◆ Activity
Word for word, transcribe all of the records.

┏━━

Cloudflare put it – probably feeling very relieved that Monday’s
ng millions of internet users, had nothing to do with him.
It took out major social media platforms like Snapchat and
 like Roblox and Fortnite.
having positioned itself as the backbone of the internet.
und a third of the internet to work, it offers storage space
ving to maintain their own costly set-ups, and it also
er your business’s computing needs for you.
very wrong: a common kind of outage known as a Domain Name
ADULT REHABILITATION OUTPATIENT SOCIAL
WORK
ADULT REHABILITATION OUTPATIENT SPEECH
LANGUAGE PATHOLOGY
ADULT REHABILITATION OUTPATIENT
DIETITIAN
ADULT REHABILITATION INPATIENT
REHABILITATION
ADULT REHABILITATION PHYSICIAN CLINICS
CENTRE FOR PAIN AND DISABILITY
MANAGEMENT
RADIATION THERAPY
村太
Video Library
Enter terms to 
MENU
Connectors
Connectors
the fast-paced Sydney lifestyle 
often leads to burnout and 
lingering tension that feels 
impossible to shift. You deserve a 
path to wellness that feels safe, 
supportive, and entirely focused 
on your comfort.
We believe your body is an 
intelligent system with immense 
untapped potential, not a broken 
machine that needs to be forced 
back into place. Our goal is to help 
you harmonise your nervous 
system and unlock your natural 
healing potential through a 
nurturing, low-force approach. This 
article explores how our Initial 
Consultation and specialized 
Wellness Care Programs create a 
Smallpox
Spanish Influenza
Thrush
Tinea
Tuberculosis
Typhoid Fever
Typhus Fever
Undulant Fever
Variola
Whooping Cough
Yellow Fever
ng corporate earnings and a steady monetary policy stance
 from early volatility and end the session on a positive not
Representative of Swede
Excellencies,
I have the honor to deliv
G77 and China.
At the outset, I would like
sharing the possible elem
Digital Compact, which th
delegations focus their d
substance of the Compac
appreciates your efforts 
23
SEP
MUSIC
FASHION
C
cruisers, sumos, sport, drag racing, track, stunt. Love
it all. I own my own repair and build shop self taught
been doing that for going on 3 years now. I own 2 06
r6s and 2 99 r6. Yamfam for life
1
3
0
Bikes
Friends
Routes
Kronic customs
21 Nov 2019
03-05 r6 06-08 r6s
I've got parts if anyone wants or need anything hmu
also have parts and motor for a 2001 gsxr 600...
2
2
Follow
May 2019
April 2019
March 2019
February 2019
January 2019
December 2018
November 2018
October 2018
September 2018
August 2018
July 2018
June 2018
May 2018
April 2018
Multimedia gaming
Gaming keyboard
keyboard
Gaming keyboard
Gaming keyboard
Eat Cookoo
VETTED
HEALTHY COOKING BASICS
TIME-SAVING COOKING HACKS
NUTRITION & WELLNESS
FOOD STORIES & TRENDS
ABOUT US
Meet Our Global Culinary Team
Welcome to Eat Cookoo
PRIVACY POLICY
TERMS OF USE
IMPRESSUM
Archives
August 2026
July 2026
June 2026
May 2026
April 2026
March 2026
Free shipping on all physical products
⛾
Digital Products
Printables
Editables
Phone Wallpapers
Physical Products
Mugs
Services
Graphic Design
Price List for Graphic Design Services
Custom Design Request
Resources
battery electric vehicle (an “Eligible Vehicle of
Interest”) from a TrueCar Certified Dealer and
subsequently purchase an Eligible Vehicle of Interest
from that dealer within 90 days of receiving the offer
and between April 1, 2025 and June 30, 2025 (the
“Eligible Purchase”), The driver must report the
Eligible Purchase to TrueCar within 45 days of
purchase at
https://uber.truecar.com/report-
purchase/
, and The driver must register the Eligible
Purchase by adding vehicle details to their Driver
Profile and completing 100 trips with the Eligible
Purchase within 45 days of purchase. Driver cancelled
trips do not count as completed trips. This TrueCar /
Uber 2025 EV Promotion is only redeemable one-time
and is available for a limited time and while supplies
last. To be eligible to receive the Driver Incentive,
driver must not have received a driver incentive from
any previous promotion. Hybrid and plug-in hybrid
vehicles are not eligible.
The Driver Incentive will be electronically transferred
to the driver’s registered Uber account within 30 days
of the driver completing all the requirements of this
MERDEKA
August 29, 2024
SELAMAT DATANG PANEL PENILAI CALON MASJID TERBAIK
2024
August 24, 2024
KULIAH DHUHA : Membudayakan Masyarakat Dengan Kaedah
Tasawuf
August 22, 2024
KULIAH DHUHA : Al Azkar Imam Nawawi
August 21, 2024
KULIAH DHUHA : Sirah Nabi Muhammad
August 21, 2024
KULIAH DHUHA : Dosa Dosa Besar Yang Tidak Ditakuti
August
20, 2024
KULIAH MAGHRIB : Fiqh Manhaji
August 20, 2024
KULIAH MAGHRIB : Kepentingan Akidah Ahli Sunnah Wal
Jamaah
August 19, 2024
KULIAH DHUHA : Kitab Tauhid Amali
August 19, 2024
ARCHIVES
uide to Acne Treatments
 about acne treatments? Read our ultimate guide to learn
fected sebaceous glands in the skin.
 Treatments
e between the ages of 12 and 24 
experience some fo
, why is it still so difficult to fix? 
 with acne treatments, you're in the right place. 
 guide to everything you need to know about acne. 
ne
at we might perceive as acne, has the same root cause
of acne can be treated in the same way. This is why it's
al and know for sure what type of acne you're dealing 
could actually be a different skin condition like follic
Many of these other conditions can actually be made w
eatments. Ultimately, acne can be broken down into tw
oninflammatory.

┗━━

◆ Answer to the exercise
Cloudflare put it – probably feeling very relieved that Monday’s
ng millions of internet users, had nothing to do with him.
It took out major social media platforms like Snapchat and
 like Roblox and Fortnite.
having positioned itself as the backbone of the internet.
und a third of the internet to work, it offers storage space
ving to maintain their own costly set-ups, and it also
er your business’s computing needs for you.
very wrong: a common kind of outage known as a Domain Name
ADULT REHABILITATION OUTPATIENT SOCIAL
WORK
ADULT REHABILITATION OUTPATIENT SPEECH
LANGUAGE PATHOLOGY
ADULT REHABILITATION OUTPATIENT
DIETITIAN
ADULT REHABILITATION INPATIENT
REHABILITATION
ADULT REHABILITATION PHYSICIAN CLINICS
CENTRE FOR PAIN AND DISABILITY
MANAGEMENT
RADIATION THERAPY
村太
Video Library
Enter terms to 
MENU
Connectors
Connectors
the fast-paced Sydney lifestyle 
often leads to burnout and 
lingering tension that feels 
impossible to shift. You deserve a 
path to wellness that feels safe, 
supportive, and entirely focused 
on your comfort.
We believe your body is an 
intelligent system with immense 
untapped potential, not a broken 
machine that needs to be forced 
back into place. Our goal is to help 
you harmonise your nervous 
system and unlock your natural 
healing potential through a 
nurturing, low-force approach. This 
article explores how our Initial 
Consultation and specialized 
Wellness Care Programs create a 
Smallpox
Spanish Influenza
Thrush
Tinea
Tuberculosis
Typhoid Fever
Typhus Fever
Undulant Fever
Variola
Whooping Cough
Yellow Fever
ng corporate earnings and a steady monetary policy stance
 from early volatility and end the session on a positive not
Representative of Swede
Excellencies,
I have the honor to deliv
G77 and China.
At the outset, I would like
sharing the possible elem
Digital Compact, which th
delegations focus their d
substance of the Compac
appreciates your efforts 
23
SEP
MUSIC
FASHION
C
cruisers, sumos, sport, drag racing, track, stunt. Love
it all. I own my own repair and build shop self taught
been doing that for going on 3 years now. I own 2 06
r6s and 2 99 r6. Yamfam for life
1
3
0
Bikes
Friends
Routes
Kronic customs
21 Nov 2019
03-05 r6 06-08 r6s
I've got parts if anyone wants or need anything hmu
also have parts and motor for a 2001 gsxr 600...
2
2
Follow
May 2019
April 2019
March 2019
February 2019
January 2019
December 2018
November 2018
October 2018
September 2018
August 2018
July 2018
June 2018
May 2018
April 2018
Multimedia gaming
Gaming keyboard
keyboard
Gaming keyboard
Gaming keyboard
Eat Cookoo
VETTED
HEALTHY COOKING BASICS
TIME-SAVING COOKING HACKS
NUTRITION & WELLNESS
FOOD STORIES & TRENDS
ABOUT US
Meet Our Global Culinary Team
Welcome to Eat Cookoo
PRIVACY POLICY
TERMS OF USE
IMPRESSUM
Archives
August 2026
July 2026
June 2026
May 2026
April 2026
March 2026
Free shipping on all physical products
⛾
Digital Products
Printables
Editables
Phone Wallpapers
Physical Products
Mugs
Services
Graphic Design
Price List for Graphic Design Services
Custom Design Request
Resources
battery electric vehicle (an “Eligible Vehicle of
Interest”) from a TrueCar Certified Dealer and
subsequently purchase an Eligible Vehicle of Interest
from that dealer within 90 days of receiving the offer
and between April 1, 2025 and June 30, 2025 (the
“Eligible Purchase”), The driver must report the
Eligible Purchase to TrueCar within 45 days of
purchase at
https://uber.truecar.com/report-
purchase/
, and The driver must register the Eligible
Purchase by adding vehicle details to their Driver
Profile and completing 100 trips with the Eligible
Purchase within 45 days of purchase. Driver cancelled
trips do not count as completed trips. This TrueCar /
Uber 2025 EV Promotion is only redeemable one-time
and is available for a limited time and while supplies
last. To be eligible to receive the Driver Incentive,
driver must not have received a driver incentive from
any previous promotion. Hybrid and plug-in hybrid
vehicles are not eligible.
The Driver Incentive will be electronically transferred
to the driver’s registered Uber account within 30 days
of the driver completing all the requirements of this
MERDEKA
August 29, 2024
SELAMAT DATANG PANEL PENILAI CALON MASJID TERBAIK
2024
August 24, 2024
KULIAH DHUHA : Membudayakan Masyarakat Dengan Kaedah
Tasawuf
August 22, 2024
KULIAH DHUHA : Al Azkar Imam Nawawi
August 21, 2024
KULIAH DHUHA : Sirah Nabi Muhammad
August 21, 2024
KULIAH DHUHA : Dosa Dosa Besar Yang Tidak Ditakuti
August
20, 2024
KULIAH MAGHRIB : Fiqh Manhaji
August 20, 2024
KULIAH MAGHRIB : Kepentingan Akidah Ahli Sunnah Wal
Jamaah
August 19, 2024
KULIAH DHUHA : Kitab Tauhid Amali
August 19, 2024
ARCHIVES
uide to Acne Treatments
 about acne treatments? Read our ultimate guide to learn
fected sebaceous glands in the skin.
 Treatments
e between the ages of 12 and 24 
experience some fo
, why is it still so difficult to fix? 
 with acne treatments, you're in the right place. 
 guide to everything you need to know about acne. 
ne
at we might perceive as acne, has the same root cause
of acne can be treated in the same way. This is why it's
al and know for sure what type of acne you're dealing 
could actually be a different skin condition like follic
Many of these other conditions can actually be made w
eatments. Ultimately, acne can be broken down into tw
oninflammatory.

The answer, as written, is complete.